-- Opening Marker --

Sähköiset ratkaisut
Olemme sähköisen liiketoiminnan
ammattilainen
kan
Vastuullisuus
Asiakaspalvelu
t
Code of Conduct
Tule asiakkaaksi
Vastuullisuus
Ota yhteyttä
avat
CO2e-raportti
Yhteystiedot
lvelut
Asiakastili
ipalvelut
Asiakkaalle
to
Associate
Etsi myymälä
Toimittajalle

-- Closing Marker --
-- Opening Marker --

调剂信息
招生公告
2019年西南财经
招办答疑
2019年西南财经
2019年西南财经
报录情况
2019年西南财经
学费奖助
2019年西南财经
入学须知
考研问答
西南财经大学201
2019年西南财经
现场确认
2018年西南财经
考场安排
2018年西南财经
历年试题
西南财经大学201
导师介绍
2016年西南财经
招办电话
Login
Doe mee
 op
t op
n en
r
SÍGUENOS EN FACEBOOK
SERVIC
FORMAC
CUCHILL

-- Closing Marker --

> **WORK TO COMPLETE**: The entries above hold a line with "Sähköiset ratkaisut" and a later line with "Etsi myymälä". Write out exactly those lines and all lines between, nothing more.

> **ANSWER FOR THE TASK**:
Sähköiset ratkaisut
Olemme sähköisen liiketoiminnan
ammattilainen
kan
Vastuullisuus
Asiakaspalvelu
t
Code of Conduct
Tule asiakkaaksi
Vastuullisuus
Ota yhteyttä
avat
CO2e-raportti
Yhteystiedot
lvelut
Asiakastili
ipalvelut
Asiakkaalle
to
Associate
Etsi myymälä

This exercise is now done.